Pull from the data below each line where the word "adipec" occurs, and copy it.

----------

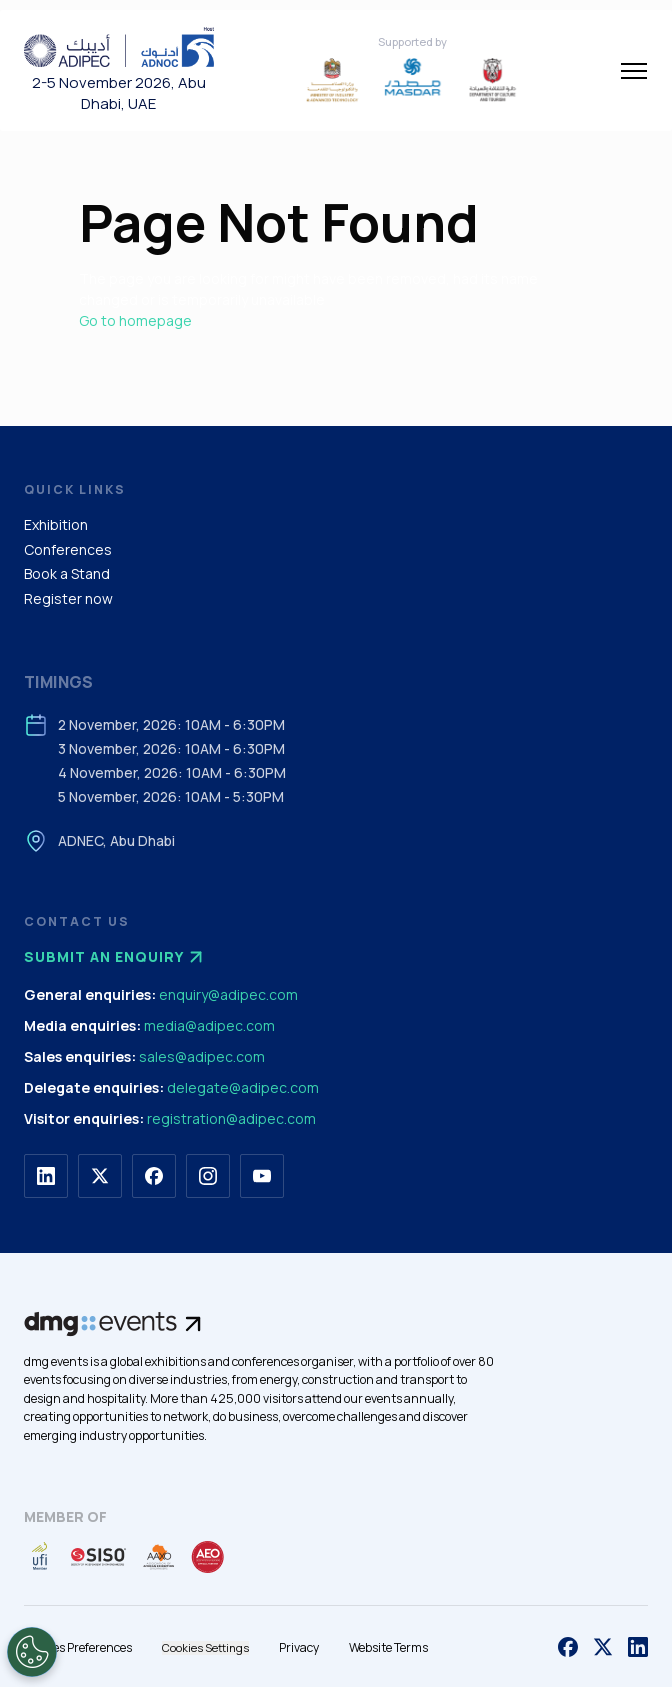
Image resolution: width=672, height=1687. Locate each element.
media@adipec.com (209, 1025)
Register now (68, 598)
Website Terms (388, 1647)
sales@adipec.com (202, 1056)
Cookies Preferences (78, 1647)
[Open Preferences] (32, 1652)
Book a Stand (67, 573)
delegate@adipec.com (243, 1087)
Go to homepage (135, 320)
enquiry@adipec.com (228, 994)
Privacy (299, 1647)
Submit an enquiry (116, 957)
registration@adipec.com (231, 1118)
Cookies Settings (205, 1647)
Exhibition (56, 524)
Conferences (68, 549)
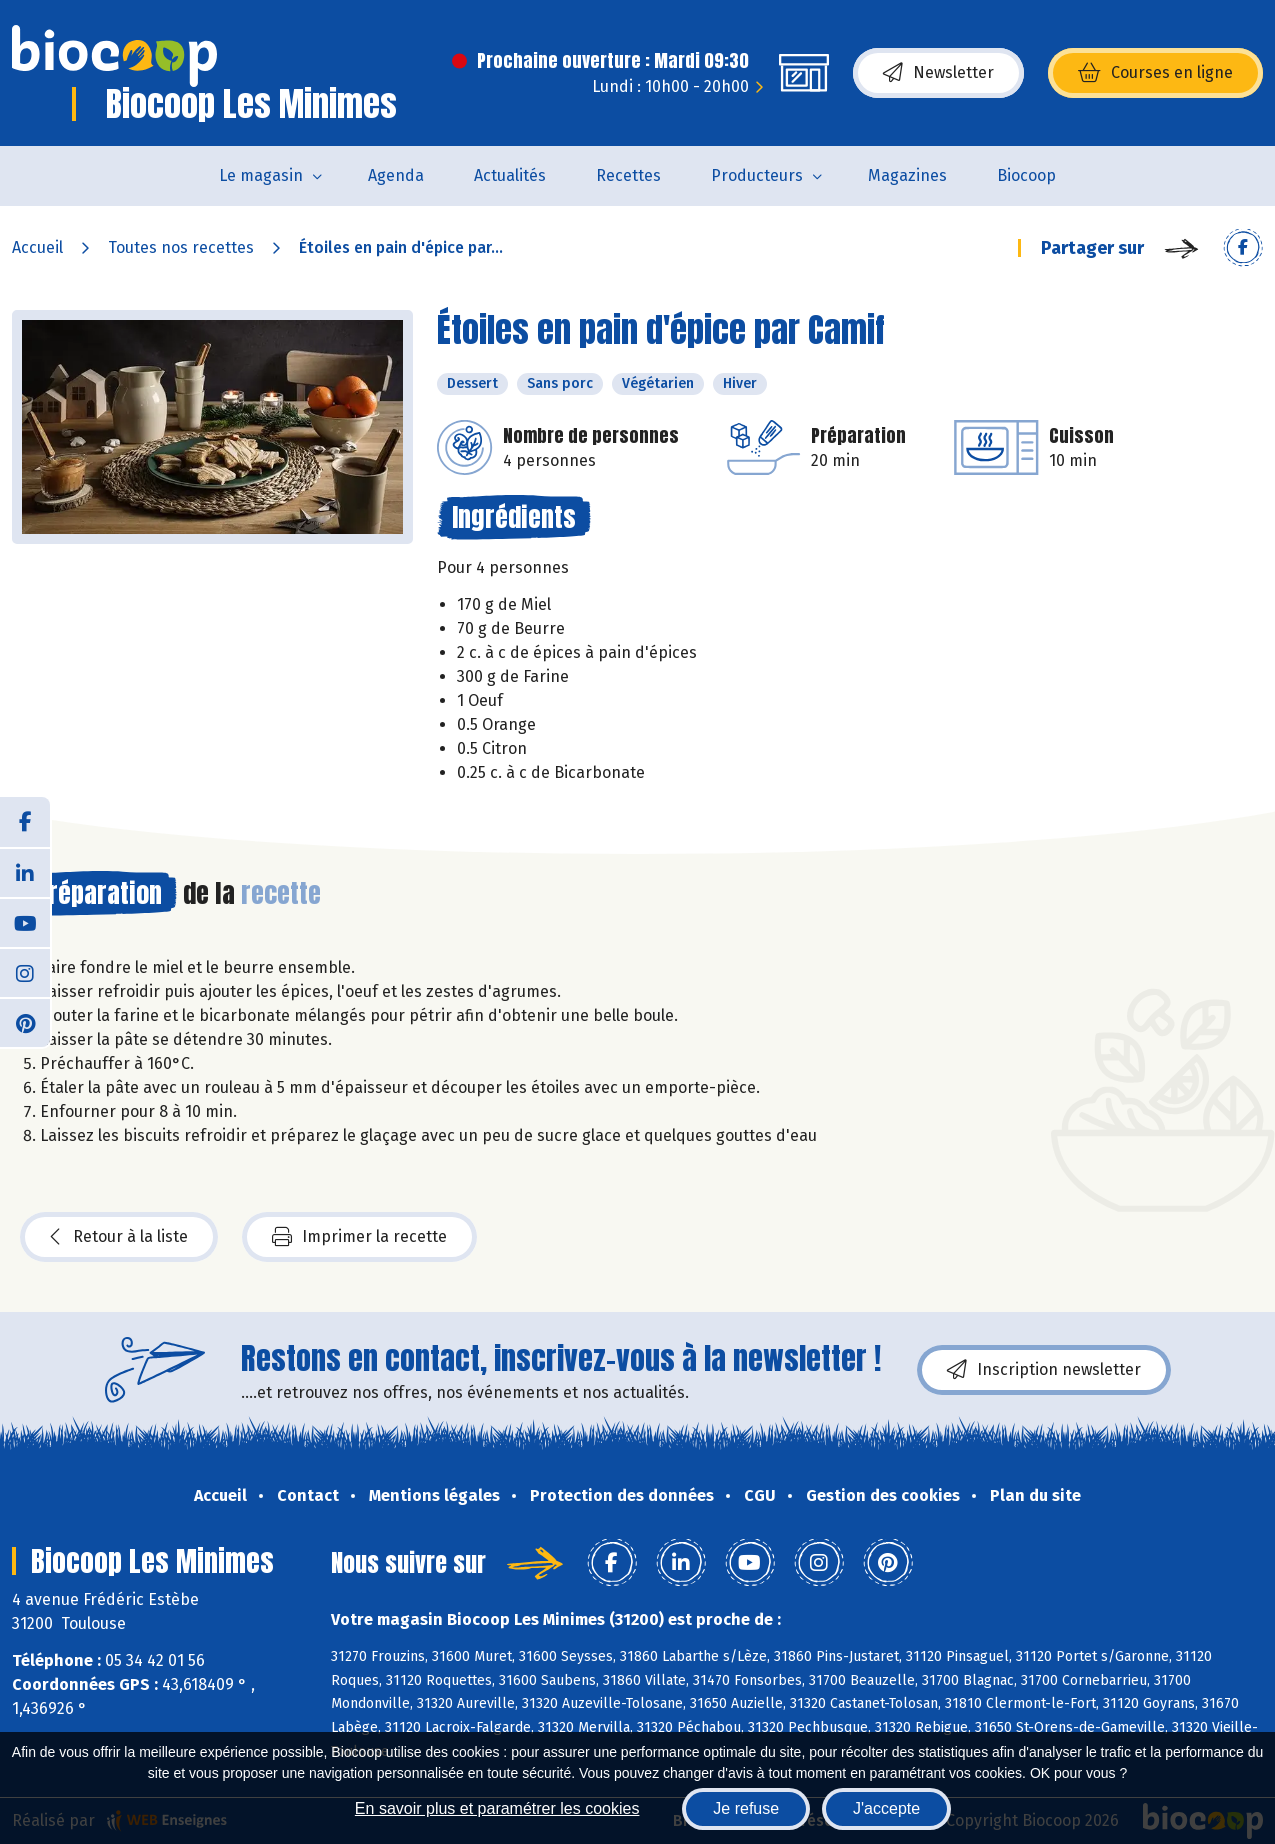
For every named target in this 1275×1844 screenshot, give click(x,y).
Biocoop (1026, 175)
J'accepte (886, 1808)
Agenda (396, 175)
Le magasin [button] (261, 175)
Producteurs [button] (757, 175)
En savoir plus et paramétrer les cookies (497, 1808)
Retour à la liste (119, 1237)
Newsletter (938, 73)
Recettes (628, 175)
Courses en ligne (1155, 73)
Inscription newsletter (1044, 1370)
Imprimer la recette (359, 1237)
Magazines (907, 175)
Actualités (510, 175)
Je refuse (746, 1808)
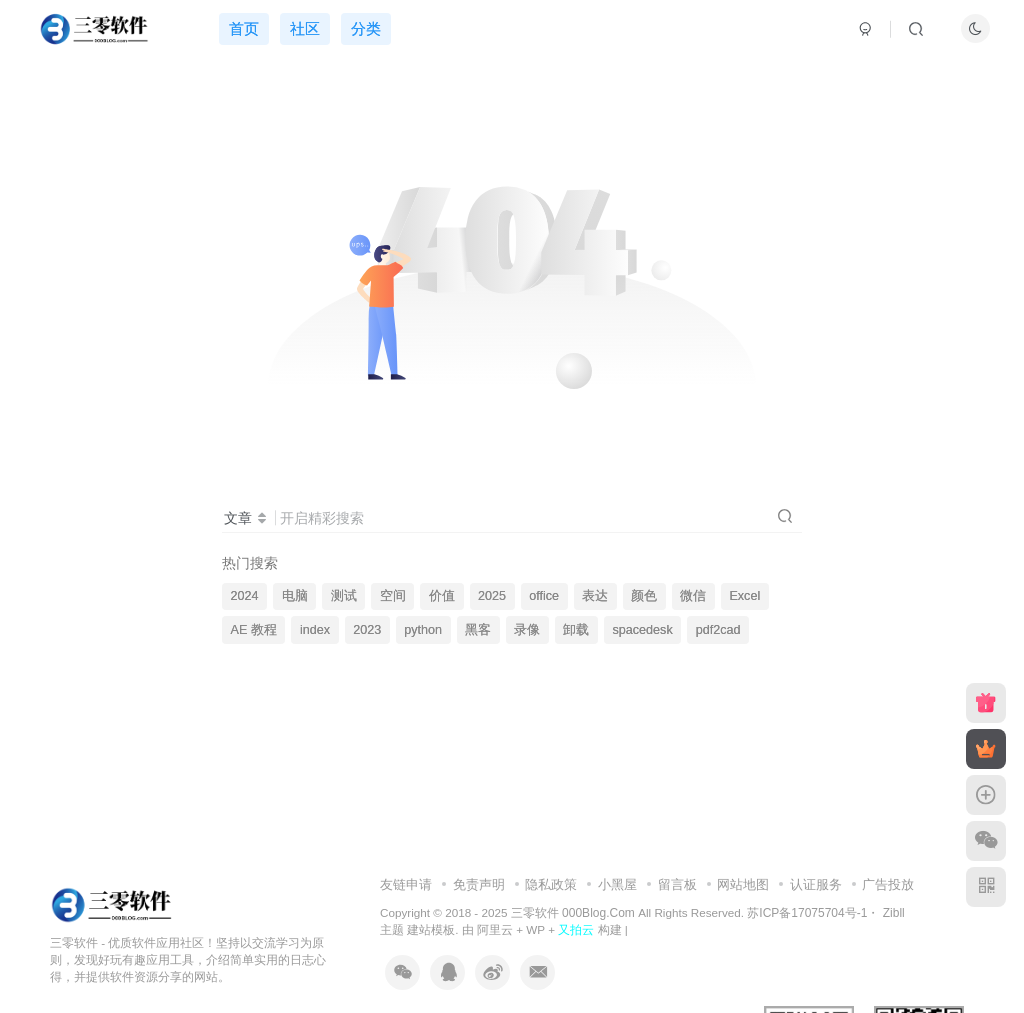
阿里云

----------

Output of the task:
media@adipec.com (209, 1025)
sales@adipec.com (202, 1056)
delegate@adipec.com (243, 1087)
enquiry@adipec.com (228, 994)
registration@adipec.com (231, 1118)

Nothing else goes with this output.